An overall highlight of my time at BGC was the faculty’s commitment to exposing their students to an encyclopedic array of methodologies (theoretical and hands-on) for meaningful object analysis. These perspectives provided me the capacity to expand my curatorial career in useful, engaging and culturally dynamic ways.
You are currently chief curator at the Texas Historical Commission. Describe your position there and your current projects.
My current position is my dream job. I work with an interdisciplinary team of architects, archaeologists, historians and art historians to manage twenty historic sites located throughout Texas. The sites include forts, house museums, Native American burial grounds, rural colonial and urban Tejano settlements. As I oversee all aspects of collections management for the sites, I work directly with a small staff in Austin and advise division curators who work around the state.
The collections in Austin include extensive archaeology collections, architectural type collections, historic furnishings and decorative arts collections. Amassed over the last fifty years, their origins, disciplinary approach, and documentation vary widely. Seven years ago, when I first took this job, one of my duties was to collaborate with our division architect to design a curatorial facility to fit our division’s needs. Four years ago THC’s Curatorial Facility for Artifact Research (CFAR) opened and now accommodates all of our collections. An 8,000 square foot space, it includes an archaeological processing lab, multiple collections storage vaults, open warehouse storage areas, and a small public conference space.
My work duties are partly curatorial in nature, including collections care and registration and conservation. They are also interpretive as I work closely with our Austin division team towards public exhibit development. Last but not least, I am responsible for the facilities management of the curatorial facility (other duties as assigned!)
Some exciting past projects I have worked on as chief curator include the conservation of site-associated depression-era bronze and marble monuments as well as the restoration of an 1,000 pound 1870s mansion furnace. This year we will embark upon the in situconservation and stabilization of two Bessemer engines that served the early Texas oil boom over a century ago as well as the conservation of a collection of late nineteenth-century machine and hand tools from three of our agency’s fort sites.
Currently, our small curatorial staff in Austin is inventorying and rehousing tens of thousands of artifacts from Levi Jordan Plantation (south of Galveston). This 300 box collection was generated by a fifteen-year excavation of the enslaved people’s living quarters. Once the site opens to the public in a year’s time, it will be the only plantation in Texas that presents a plantation story through the material culture of the enslaved people who lived there before, during, and after the Civil War.
What ultimately is your professional goal?

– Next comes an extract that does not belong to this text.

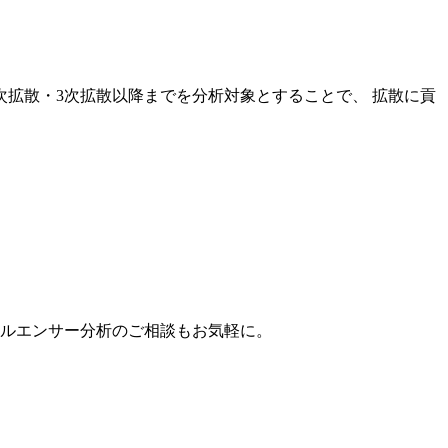
次拡散・3次拡散以降までを分析対象とすることで、 拡散に貢
。
フルエンサー分析のご相談もお気軽に。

My degree at the BGC spring-boarded me into my most recent career phase in state and national park collections management (which has lasted for the last twelve years). There are so many positive elements to my current professional situation that I would like to maintain them into the future regardless of whether I remain in Texas. I hope to always apply my expertise in a very hands-on way towards the stewardship of a variety of material culture and historic furnishings collections. I enjoy working with an interdisciplinary group of people towards the preservation and care of past and contemporary cultural forms. Lastly, I am compelled by the public service aspect of collections management as it adds meaning to my professional life.